Cependant, la même volonté d’imaginer l’homme « à l’état de nature », a conduit Hobbes à développer une thèse diamétralement opposée selon laquelle l’état de nature est un état de guerre permanent, ce qui explique le développement de la société qui permet aux hommes de se protéger les uns des autres en se soumettant aux mêmes lois. Ainsi ni l ’observation scientifique, ni la spéculation philosophique ne semblent capables de nous assurer d’une définition de la nature humaine. Et si celle-ci n’existait pas ?
Dans un deuxième temps, nous allons donc voir quelles sont les raisons qui peuvent nous amener à douter de l’existence de la nature humaine et à penser que tout ce que nous estimons « naturel » n’est en fait que le fruit de la culture et de l’éducation.
On utilise souvent l’expression « c’est une seconde nature » pour évoquer un trait de caractère, un comportement ou une habileté qui est si bien acquise ou si bien ancrée dans nos habitudes qu’elle semble naturelle. Par exemple, nous écrivons de manière si spontanée et sans réfléchir au moindre de nos gestes, que cela semble naturel. Pourtant nous savons à quel point cela a mis de temps et nous a demandé d’efforts pour acquérir le geste d’écriture. Aussi on peut se demander s’il n’en va pas de même de certains traits de ce que nous pensons être notre nature humaine, notre humanité. L’humanité peut en effet ici avoir deux sens. Au sens neutre, c’est l’ensemble des qualités (au sens de « caractéristiques ») propres aux êtres humains. Mais au sens moral, il s’agit de nos belles qualités humaines, de nos vertus morales qui font de nous des êtres bienveillants envers notre prochain, comme quand on dit de quelqu’un qui est bénévole dans une association humanitaire qu’il « fait preuve d’humanité ». Or nous avons vu que selon Rousseau la pitié était une vertu parfaitement naturelle. Sauf qu’on ne peut que constater qu’une bonne partie de nos actes vertueux, comme laisser sa place dans le bus à une personne âgée ou tout simplement faire preuve de politesse, ont souvent pour origine des règles morales acquises par l’éducation. C’est ce que soutient John-Stuart Mill dans son essai intitulé La nature.
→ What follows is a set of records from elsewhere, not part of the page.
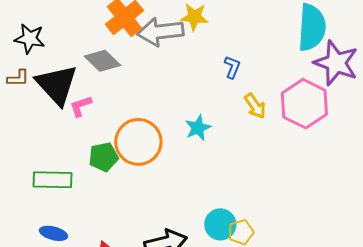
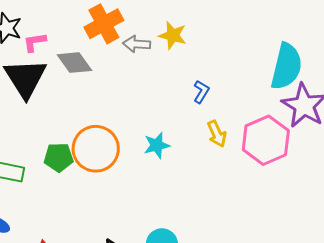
gray arrow: (160, 32) -> (137, 44), size x0.6
pink L-shape: (81, 106) -> (35, 42), moved

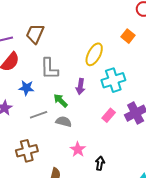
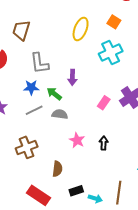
yellow ellipse: (94, 54) -> (81, 29), moved
cyan cross: (113, 80) -> (111, 53), moved
blue star: (26, 88) -> (31, 87), moved
black arrow: (100, 163) -> (104, 143), moved

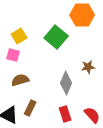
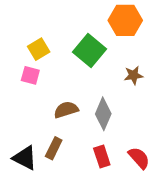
brown star: (88, 67) -> (133, 75), moved
brown semicircle: (20, 80) -> (66, 110), moved

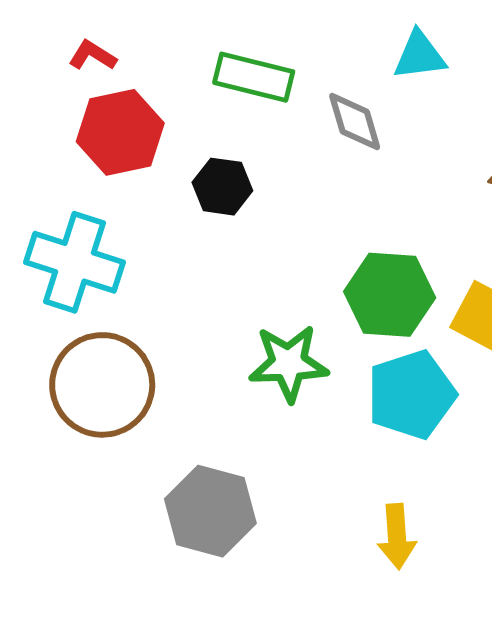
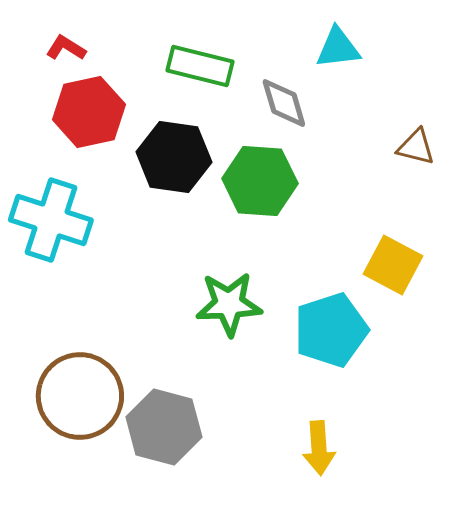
black hexagon: (222, 187) -> (174, 157), size x1.5
green hexagon: (390, 295) -> (260, 181), moved
brown circle: (102, 385) -> (80, 396), moved

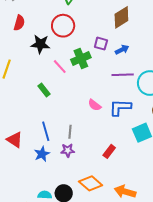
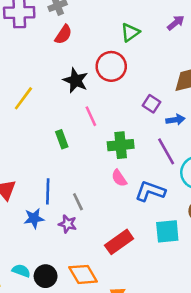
red semicircle: (19, 23) -> (63, 34), moved
green cross: (81, 59) -> (121, 145), moved
purple line: (123, 75) -> (166, 151), turned 45
gray line: (70, 132) -> (78, 202), turned -48
red rectangle: (109, 151) -> (119, 242), size x1.5

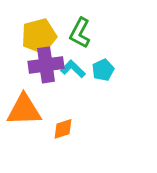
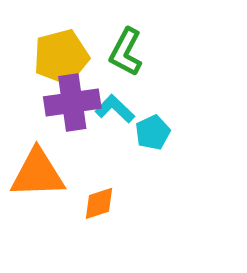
cyan pentagon: (103, 70) -> (153, 132), moved

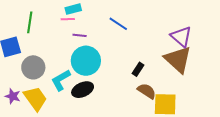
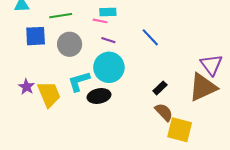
green line: (30, 22) -> (61, 16), turned 60
brown triangle: (178, 59) -> (203, 87), turned 40
gray circle: (33, 67) -> (70, 44), moved

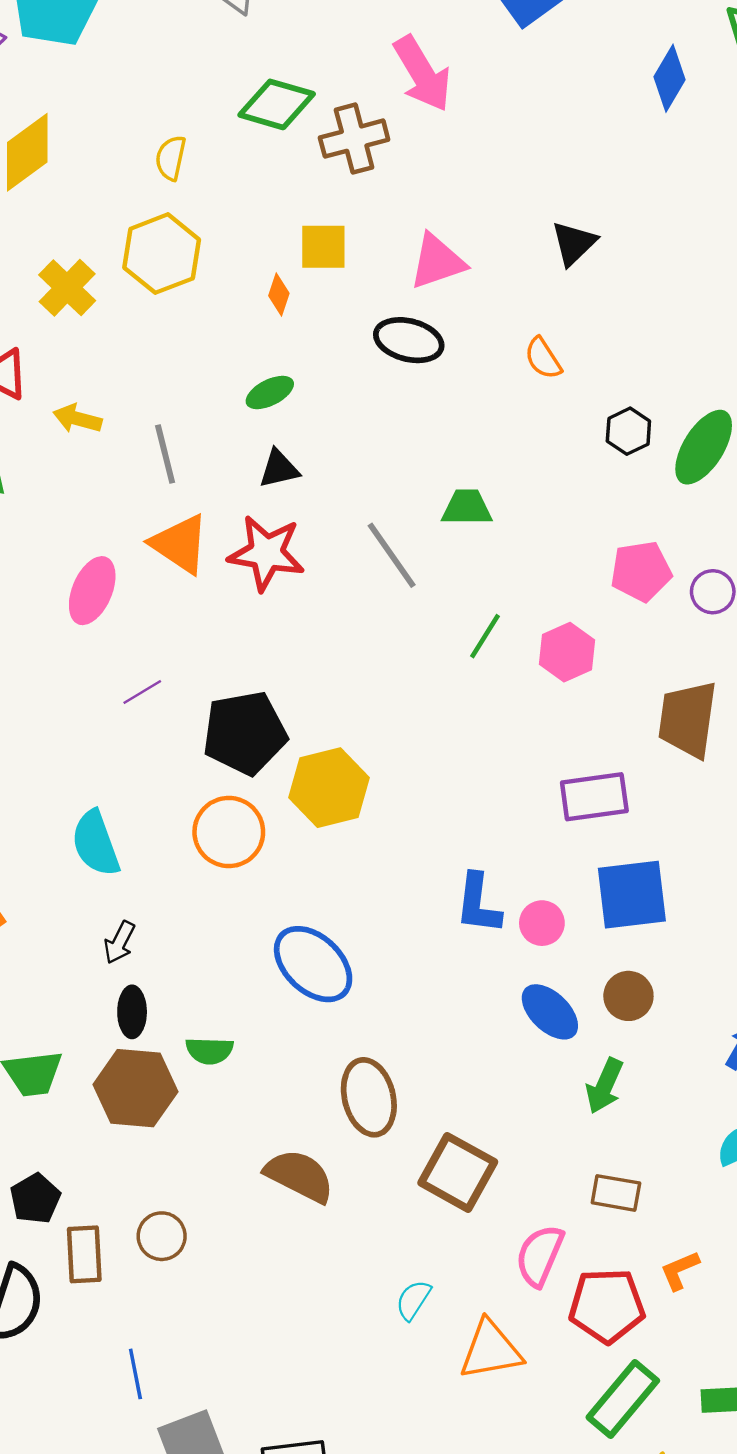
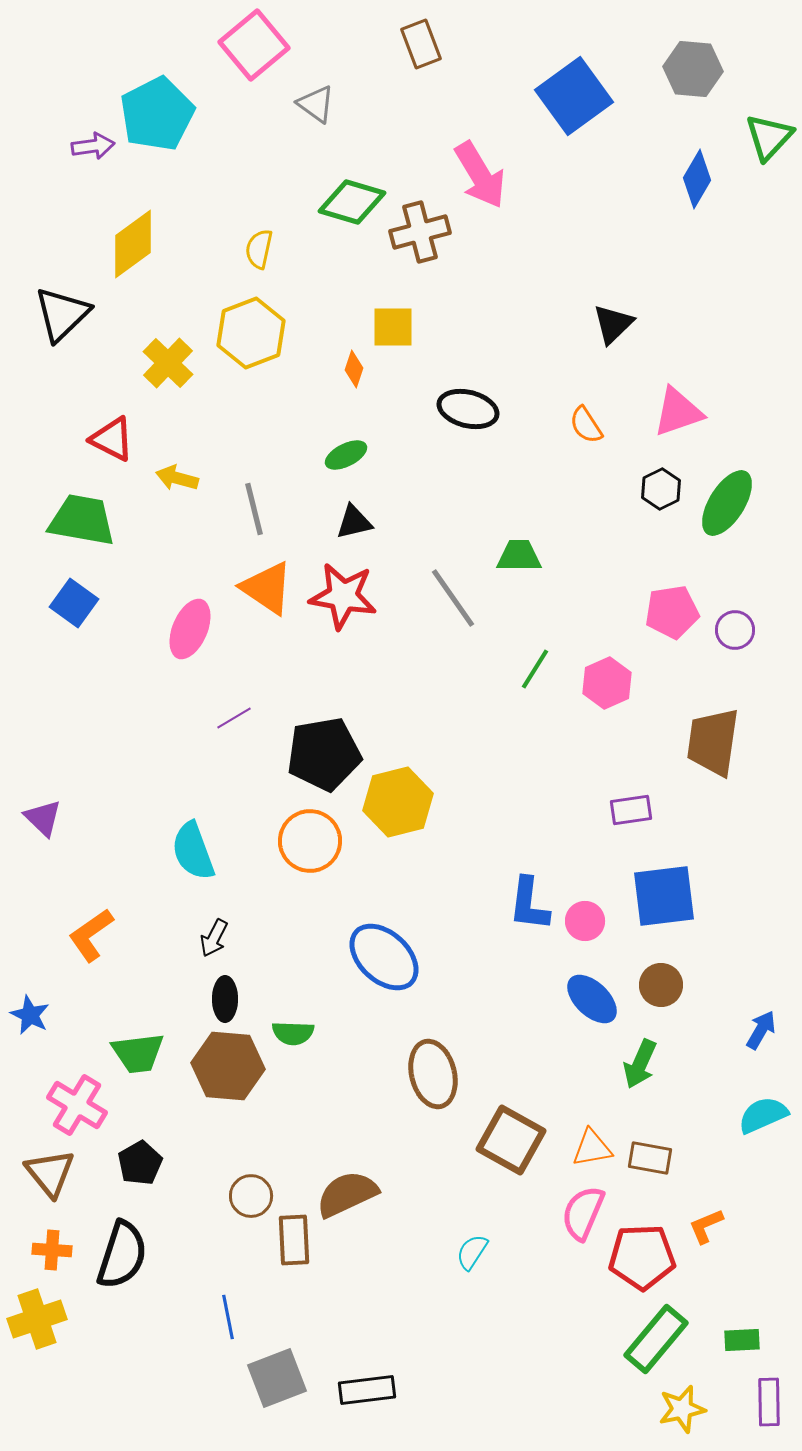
pink triangle: (437, 262) -> (678, 412), moved
purple rectangle: (594, 797) -> (631, 810), size x0.7
brown semicircle: (299, 1176) -> (347, 1194), moved, turned -52
brown rectangle: (84, 1254) -> (294, 1240), moved
orange triangle: (491, 1350) -> (592, 1148), moved, size x0.7

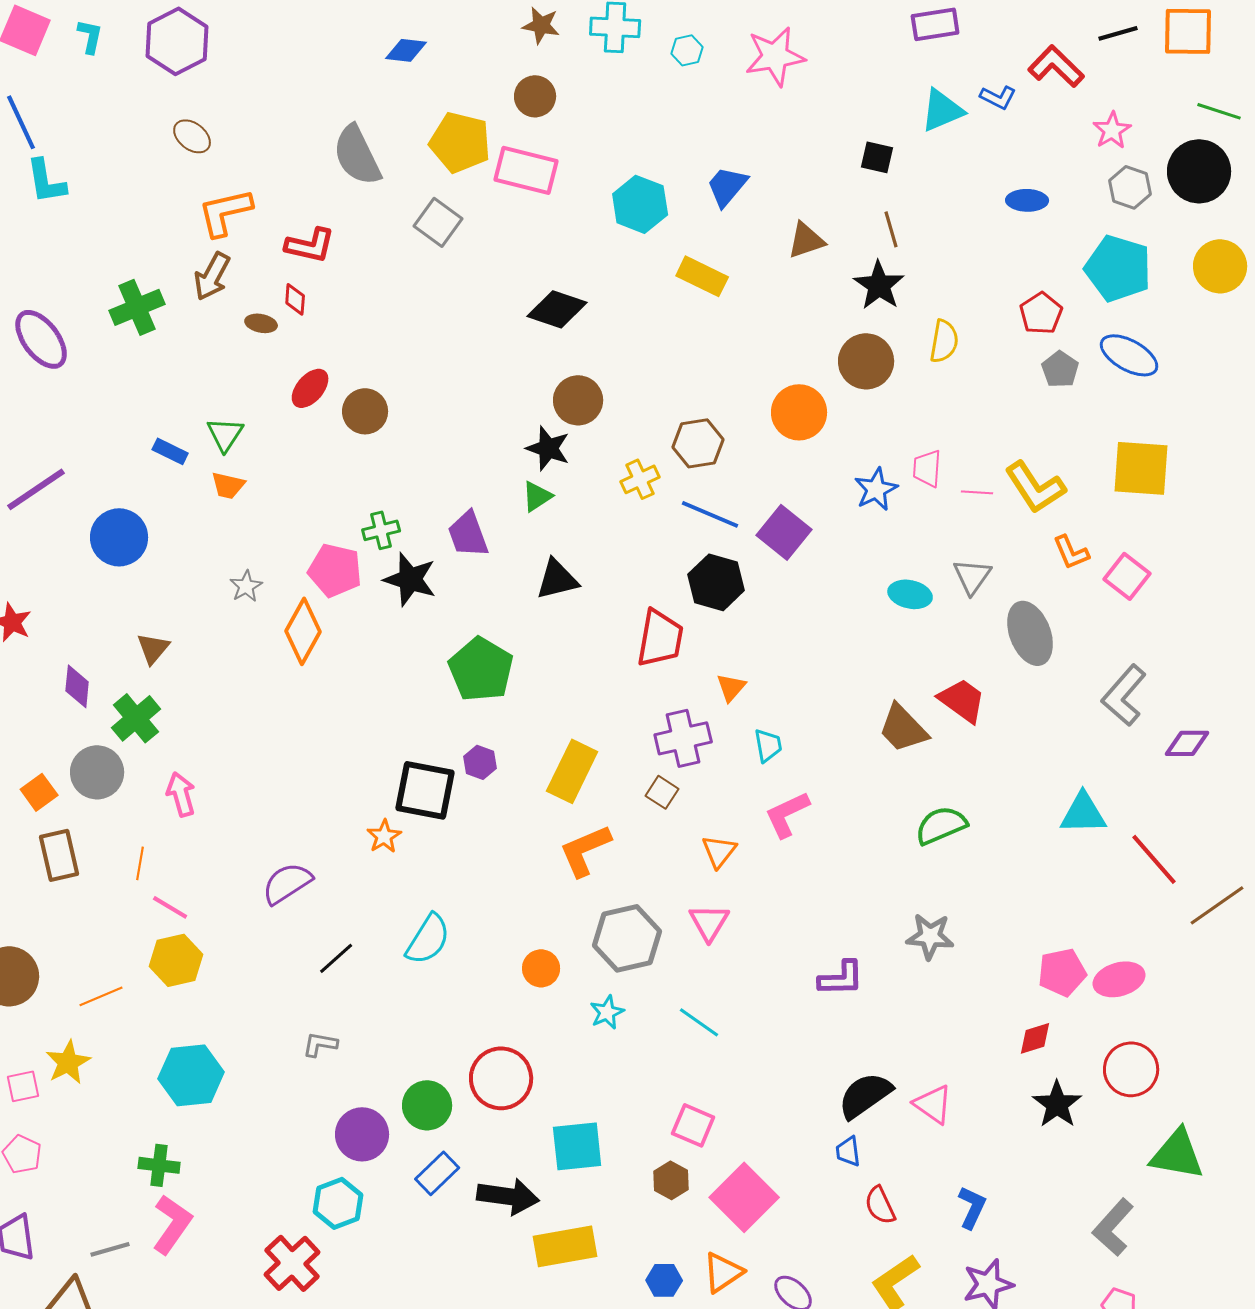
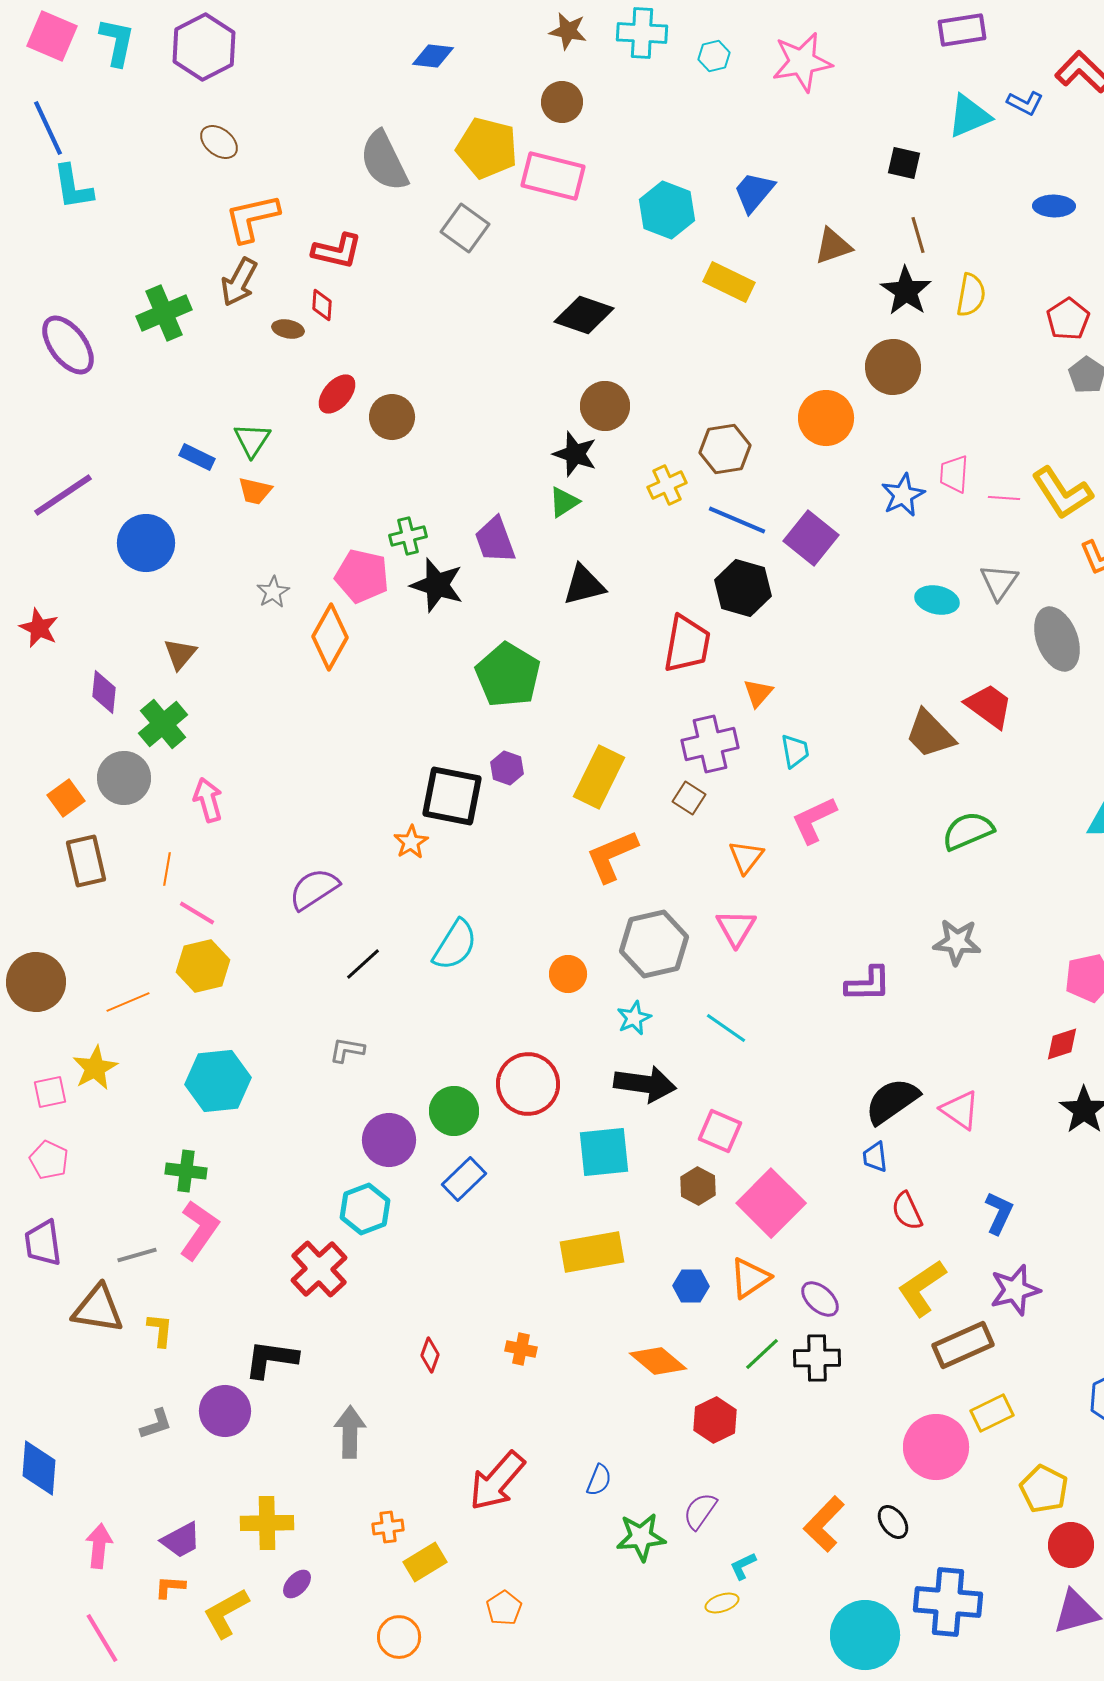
cyan L-shape: (90, 36) -> (117, 42), size x1.4
yellow semicircle: (944, 341) -> (971, 295), moved
black arrow: (508, 1196) -> (645, 1084), moved

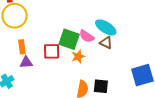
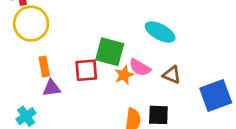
pink semicircle: (87, 36) -> (140, 67), moved
brown triangle: (106, 43) -> (172, 75), moved

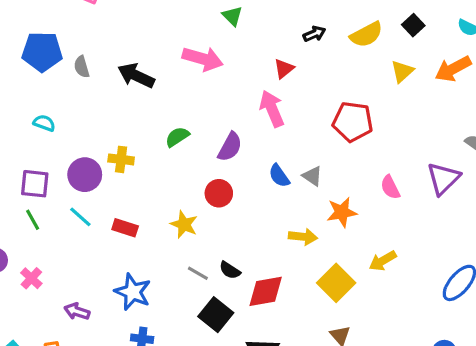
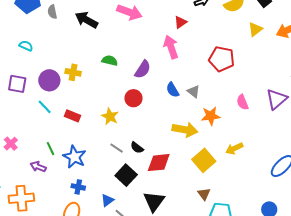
green semicircle: (177, 137) -> (110, 61), turned 42
green line: (33, 220) -> (50, 149), moved
yellow arrow: (303, 237) -> (185, 130), size x1.4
Pour lui en effet, « ce n’est qu’après une longue pratique d’une éducation artificielle que les bons sentiments sont devenus si habituels, et ont si bien pris le dessus sur les mauvais, qu’ils se manifestent spontanément quand les circonstances le demandent ». Mill se situe donc plutôt dans la lignée de Hobbes : il ne nie pas l’existence d’une nature humaine, mais si celle-ci existe, elle est très loin d’être morale et vertueuse. Il en va pour lui de la morale comme de l’écriture : elle n’est pas du tout innée, mais acquise par un long travail éducatif et devient pour nous une seconde nature, ce qui expliquerait la méprise de Rousseau. Notre « humanité » ne serait donc pas du tout naturelle, mais fabriquée par la famille, la société et l’éducation.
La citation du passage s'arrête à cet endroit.